Bounding box prediction data

________________

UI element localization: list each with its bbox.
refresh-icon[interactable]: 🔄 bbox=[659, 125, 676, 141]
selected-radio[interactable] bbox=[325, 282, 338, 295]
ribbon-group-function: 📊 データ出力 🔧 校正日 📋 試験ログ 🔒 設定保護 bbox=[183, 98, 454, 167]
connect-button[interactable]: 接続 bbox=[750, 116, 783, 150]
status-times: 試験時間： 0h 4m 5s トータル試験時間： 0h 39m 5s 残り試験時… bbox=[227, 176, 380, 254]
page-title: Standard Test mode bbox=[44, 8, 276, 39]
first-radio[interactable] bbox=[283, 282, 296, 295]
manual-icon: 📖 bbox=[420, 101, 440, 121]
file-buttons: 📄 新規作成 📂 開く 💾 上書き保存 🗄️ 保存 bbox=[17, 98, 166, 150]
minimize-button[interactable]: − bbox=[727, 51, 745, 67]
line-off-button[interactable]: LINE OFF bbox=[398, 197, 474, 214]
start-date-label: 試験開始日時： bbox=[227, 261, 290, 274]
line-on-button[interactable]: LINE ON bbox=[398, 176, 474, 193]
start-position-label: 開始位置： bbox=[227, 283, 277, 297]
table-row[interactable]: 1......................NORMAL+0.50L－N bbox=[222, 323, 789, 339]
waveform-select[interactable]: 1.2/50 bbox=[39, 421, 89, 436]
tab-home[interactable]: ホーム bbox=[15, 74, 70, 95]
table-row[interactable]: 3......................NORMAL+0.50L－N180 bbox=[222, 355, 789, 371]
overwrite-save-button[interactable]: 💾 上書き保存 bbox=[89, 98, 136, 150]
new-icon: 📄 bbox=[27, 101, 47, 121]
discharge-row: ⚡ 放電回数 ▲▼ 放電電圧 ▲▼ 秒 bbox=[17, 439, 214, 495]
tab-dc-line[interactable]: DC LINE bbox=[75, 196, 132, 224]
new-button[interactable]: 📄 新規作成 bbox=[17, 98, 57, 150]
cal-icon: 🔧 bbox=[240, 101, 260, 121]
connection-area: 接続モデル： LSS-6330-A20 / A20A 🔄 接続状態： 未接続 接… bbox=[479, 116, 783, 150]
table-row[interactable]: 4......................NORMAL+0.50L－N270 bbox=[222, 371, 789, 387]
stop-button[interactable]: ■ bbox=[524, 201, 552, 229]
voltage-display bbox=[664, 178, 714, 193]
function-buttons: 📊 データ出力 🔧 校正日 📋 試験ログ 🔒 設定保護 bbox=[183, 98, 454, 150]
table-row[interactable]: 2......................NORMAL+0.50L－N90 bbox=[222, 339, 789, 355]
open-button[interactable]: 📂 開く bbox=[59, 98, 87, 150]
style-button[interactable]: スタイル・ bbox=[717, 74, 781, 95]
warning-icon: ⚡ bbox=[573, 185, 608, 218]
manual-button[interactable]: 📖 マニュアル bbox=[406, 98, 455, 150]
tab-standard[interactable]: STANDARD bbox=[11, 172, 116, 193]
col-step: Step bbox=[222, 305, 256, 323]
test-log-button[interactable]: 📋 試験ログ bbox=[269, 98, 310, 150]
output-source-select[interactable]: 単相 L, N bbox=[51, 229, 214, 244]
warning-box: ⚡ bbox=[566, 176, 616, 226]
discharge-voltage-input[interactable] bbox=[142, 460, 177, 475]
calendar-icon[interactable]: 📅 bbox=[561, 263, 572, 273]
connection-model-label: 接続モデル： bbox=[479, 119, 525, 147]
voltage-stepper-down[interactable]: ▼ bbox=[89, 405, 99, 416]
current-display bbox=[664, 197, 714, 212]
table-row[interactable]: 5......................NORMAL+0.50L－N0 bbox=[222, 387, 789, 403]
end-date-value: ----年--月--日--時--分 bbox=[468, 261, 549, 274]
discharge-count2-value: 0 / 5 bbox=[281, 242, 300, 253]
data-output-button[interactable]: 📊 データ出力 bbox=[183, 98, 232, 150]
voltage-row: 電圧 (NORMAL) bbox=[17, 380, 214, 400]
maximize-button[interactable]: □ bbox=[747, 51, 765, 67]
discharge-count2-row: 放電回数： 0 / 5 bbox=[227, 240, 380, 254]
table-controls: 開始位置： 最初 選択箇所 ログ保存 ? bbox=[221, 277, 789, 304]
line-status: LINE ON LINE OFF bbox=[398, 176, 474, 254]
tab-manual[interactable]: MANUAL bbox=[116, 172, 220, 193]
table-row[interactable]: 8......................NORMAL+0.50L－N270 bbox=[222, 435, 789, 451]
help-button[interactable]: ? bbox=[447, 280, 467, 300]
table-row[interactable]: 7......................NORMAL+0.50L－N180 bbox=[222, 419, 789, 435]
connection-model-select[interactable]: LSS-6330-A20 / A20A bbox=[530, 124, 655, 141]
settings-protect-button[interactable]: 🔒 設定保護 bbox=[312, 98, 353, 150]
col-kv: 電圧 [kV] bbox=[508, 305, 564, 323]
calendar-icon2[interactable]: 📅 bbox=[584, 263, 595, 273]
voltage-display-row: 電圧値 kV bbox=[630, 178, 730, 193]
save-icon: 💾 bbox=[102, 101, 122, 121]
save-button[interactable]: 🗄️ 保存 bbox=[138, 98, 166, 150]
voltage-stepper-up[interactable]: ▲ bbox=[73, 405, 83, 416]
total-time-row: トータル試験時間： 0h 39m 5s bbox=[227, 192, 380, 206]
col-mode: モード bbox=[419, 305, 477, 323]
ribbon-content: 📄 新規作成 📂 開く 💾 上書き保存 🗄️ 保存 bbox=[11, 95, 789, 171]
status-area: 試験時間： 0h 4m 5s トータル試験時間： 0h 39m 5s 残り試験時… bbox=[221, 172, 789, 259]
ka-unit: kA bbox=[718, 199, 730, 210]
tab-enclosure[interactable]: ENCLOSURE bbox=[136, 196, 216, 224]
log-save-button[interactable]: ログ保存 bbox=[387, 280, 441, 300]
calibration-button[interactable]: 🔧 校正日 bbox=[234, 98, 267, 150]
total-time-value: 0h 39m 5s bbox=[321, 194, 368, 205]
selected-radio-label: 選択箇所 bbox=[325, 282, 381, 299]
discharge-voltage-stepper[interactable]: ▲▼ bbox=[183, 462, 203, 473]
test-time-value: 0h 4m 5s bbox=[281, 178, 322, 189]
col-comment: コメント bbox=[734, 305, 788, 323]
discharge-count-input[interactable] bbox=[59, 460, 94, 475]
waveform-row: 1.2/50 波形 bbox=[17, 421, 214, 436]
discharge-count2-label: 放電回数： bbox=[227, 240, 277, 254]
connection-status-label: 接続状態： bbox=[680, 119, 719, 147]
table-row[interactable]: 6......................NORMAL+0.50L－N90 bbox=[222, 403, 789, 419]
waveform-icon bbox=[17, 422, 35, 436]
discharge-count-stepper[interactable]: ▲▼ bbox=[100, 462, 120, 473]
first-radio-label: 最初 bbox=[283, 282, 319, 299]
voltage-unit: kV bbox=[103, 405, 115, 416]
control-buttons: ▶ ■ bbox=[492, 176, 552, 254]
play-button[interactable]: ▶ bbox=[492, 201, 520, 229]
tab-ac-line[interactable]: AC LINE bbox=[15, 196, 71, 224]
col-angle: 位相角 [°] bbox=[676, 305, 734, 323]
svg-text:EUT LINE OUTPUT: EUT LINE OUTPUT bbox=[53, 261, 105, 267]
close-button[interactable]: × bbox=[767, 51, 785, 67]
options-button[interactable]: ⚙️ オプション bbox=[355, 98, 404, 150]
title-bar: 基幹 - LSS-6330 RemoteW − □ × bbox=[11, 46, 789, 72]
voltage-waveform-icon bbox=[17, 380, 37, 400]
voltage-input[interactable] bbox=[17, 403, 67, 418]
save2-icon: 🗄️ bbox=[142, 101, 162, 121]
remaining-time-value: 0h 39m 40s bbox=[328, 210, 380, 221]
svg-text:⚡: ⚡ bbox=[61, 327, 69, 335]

________________

YOUR OBJECTIVE: Work out how many lines of the entries hold the word "input", and write only that figure.

ANSWER FOR THE TASK: 3